> _Exercise description_: Output the lines below exactly, please, from the first line until the line with "Otra tendencia emergente es la integración", counting both.
START Available data
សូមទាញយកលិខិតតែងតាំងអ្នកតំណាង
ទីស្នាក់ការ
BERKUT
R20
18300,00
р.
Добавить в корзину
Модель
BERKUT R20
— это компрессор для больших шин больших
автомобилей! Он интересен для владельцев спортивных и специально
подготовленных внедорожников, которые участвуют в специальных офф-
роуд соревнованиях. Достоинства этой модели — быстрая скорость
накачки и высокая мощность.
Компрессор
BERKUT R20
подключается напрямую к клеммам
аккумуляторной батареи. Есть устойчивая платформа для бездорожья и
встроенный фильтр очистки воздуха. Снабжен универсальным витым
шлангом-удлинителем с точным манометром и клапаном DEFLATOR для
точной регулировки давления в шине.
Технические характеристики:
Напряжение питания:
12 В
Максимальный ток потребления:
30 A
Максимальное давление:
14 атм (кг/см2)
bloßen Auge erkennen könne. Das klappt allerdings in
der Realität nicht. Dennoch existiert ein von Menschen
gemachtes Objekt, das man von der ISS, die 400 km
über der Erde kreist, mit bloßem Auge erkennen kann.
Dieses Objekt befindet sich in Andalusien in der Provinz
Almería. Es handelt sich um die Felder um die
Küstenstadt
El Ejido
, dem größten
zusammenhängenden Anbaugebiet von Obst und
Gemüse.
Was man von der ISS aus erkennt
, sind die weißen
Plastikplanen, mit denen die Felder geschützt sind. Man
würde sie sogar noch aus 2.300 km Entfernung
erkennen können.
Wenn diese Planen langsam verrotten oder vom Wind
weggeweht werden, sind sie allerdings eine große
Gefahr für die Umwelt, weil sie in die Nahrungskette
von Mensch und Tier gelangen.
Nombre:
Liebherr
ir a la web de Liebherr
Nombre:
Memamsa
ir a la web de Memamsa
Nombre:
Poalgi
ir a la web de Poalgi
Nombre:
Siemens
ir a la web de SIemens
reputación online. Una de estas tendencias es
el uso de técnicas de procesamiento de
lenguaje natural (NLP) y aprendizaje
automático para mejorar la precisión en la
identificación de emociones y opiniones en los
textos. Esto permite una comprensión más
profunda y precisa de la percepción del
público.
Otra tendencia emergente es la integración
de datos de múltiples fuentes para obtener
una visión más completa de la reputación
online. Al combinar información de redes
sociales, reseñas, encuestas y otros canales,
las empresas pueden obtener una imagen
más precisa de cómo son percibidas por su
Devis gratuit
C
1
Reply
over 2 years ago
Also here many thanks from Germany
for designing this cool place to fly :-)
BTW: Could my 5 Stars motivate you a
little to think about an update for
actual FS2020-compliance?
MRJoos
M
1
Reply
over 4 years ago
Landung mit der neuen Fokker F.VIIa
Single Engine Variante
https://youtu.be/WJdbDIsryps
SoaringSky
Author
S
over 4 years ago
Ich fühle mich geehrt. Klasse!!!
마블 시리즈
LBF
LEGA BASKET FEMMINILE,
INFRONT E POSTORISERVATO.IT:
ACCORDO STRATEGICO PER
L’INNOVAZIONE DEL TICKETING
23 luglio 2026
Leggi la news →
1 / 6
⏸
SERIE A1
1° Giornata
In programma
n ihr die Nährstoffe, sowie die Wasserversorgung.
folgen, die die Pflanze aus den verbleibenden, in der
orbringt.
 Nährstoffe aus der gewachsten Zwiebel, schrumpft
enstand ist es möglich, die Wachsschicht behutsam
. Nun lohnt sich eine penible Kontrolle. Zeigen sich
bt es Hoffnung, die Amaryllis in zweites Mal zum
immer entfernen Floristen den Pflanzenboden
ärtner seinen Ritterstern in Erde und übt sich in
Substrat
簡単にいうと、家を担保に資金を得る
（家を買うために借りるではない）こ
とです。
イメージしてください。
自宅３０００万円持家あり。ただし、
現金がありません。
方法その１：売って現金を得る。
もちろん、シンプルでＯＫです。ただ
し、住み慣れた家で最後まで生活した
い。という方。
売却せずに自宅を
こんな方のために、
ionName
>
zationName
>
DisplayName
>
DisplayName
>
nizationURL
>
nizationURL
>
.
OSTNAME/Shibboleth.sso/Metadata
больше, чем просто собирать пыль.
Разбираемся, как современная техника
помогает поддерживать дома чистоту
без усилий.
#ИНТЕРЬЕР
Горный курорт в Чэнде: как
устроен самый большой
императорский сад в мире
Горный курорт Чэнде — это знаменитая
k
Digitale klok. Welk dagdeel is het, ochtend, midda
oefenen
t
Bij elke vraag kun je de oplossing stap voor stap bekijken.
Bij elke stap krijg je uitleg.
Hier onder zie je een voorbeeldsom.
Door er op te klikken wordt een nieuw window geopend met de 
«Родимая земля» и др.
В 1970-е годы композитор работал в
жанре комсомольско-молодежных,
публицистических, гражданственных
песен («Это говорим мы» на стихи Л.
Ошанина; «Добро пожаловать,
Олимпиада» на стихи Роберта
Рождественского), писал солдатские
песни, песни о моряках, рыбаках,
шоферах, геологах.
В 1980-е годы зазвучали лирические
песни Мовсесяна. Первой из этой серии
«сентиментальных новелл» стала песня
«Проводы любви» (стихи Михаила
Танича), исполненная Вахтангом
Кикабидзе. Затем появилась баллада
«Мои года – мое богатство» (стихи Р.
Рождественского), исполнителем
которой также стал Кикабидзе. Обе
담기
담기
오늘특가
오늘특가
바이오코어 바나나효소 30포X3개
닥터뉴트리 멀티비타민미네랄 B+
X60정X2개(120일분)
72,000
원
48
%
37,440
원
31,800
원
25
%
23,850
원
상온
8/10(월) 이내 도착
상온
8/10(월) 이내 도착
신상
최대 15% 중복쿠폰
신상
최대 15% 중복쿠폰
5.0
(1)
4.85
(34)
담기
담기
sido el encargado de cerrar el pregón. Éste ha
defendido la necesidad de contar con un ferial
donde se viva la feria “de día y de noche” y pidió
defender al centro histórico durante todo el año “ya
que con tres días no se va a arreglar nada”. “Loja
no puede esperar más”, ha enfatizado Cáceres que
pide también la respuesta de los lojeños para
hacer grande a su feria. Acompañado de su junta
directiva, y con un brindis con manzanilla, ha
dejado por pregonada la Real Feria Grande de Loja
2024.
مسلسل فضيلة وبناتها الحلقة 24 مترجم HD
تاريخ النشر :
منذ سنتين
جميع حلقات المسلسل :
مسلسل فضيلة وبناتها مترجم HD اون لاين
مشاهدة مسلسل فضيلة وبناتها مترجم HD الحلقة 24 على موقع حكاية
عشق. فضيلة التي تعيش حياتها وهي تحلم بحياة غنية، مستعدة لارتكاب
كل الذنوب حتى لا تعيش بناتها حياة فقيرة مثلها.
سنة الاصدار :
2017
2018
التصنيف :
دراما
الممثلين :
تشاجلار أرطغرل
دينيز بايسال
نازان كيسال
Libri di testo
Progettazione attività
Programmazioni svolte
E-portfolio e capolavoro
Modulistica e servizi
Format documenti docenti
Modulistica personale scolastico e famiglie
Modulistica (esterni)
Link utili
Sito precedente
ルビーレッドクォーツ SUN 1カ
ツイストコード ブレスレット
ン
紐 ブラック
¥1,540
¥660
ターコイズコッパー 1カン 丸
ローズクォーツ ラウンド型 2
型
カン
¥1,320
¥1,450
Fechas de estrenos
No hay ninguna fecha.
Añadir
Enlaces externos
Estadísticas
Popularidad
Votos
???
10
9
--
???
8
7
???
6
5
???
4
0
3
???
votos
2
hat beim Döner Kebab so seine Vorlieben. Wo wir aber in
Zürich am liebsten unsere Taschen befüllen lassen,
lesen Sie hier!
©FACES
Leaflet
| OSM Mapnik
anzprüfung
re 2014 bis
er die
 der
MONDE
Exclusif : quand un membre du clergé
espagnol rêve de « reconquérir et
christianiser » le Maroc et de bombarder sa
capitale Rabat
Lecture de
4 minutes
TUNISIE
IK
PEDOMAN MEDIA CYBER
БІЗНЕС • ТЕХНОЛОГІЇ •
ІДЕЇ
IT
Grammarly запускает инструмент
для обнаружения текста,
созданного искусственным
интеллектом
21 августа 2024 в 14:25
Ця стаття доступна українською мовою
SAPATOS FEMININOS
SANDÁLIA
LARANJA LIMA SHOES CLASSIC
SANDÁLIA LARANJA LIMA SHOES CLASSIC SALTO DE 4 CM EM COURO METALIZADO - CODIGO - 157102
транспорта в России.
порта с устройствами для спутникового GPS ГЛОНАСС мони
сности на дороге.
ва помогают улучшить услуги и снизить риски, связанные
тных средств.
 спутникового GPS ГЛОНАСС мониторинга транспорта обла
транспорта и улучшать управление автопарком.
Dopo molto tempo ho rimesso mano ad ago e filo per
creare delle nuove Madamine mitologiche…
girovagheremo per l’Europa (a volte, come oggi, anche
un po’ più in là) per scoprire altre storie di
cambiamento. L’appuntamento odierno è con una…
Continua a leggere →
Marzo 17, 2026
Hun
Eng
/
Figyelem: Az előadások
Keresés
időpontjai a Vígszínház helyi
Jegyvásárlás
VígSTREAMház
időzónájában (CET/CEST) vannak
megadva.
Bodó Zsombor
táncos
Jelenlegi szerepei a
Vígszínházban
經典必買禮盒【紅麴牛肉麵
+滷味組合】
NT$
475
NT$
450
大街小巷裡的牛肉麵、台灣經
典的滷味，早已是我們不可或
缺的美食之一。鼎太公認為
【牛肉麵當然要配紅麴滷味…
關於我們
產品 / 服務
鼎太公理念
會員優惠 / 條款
END Available data
> _Your response_:
សូមទាញយកលិខិតតែងតាំងអ្នកតំណាង
ទីស្នាក់ការ
BERKUT
R20
18300,00
р.
Добавить в корзину
Модель
BERKUT R20
— это компрессор для больших шин больших
автомобилей! Он интересен для владельцев спортивных и специально
подготовленных внедорожников, которые участвуют в специальных офф-
роуд соревнованиях. Достоинства этой модели — быстрая скорость
накачки и высокая мощность.
Компрессор
BERKUT R20
подключается напрямую к клеммам
аккумуляторной батареи. Есть устойчивая платформа для бездорожья и
встроенный фильтр очистки воздуха. Снабжен универсальным витым
шлангом-удлинителем с точным манометром и клапаном DEFLATOR для
точной регулировки давления в шине.
Технические характеристики:
Напряжение питания:
12 В
Максимальный ток потребления:
30 A
Максимальное давление:
14 атм (кг/см2)
bloßen Auge erkennen könne. Das klappt allerdings in
der Realität nicht. Dennoch existiert ein von Menschen
gemachtes Objekt, das man von der ISS, die 400 km
über der Erde kreist, mit bloßem Auge erkennen kann.
Dieses Objekt befindet sich in Andalusien in der Provinz
Almería. Es handelt sich um die Felder um die
Küstenstadt
El Ejido
, dem größten
zusammenhängenden Anbaugebiet von Obst und
Gemüse.
Was man von der ISS aus erkennt
, sind die weißen
Plastikplanen, mit denen die Felder geschützt sind. Man
würde sie sogar noch aus 2.300 km Entfernung
erkennen können.
Wenn diese Planen langsam verrotten oder vom Wind
weggeweht werden, sind sie allerdings eine große
Gefahr für die Umwelt, weil sie in die Nahrungskette
von Mensch und Tier gelangen.
Nombre:
Liebherr
ir a la web de Liebherr
Nombre:
Memamsa
ir a la web de Memamsa
Nombre:
Poalgi
ir a la web de Poalgi
Nombre:
Siemens
ir a la web de SIemens
reputación online. Una de estas tendencias es
el uso de técnicas de procesamiento de
lenguaje natural (NLP) y aprendizaje
automático para mejorar la precisión en la
identificación de emociones y opiniones en los
textos. Esto permite una comprensión más
profunda y precisa de la percepción del
público.
Otra tendencia emergente es la integración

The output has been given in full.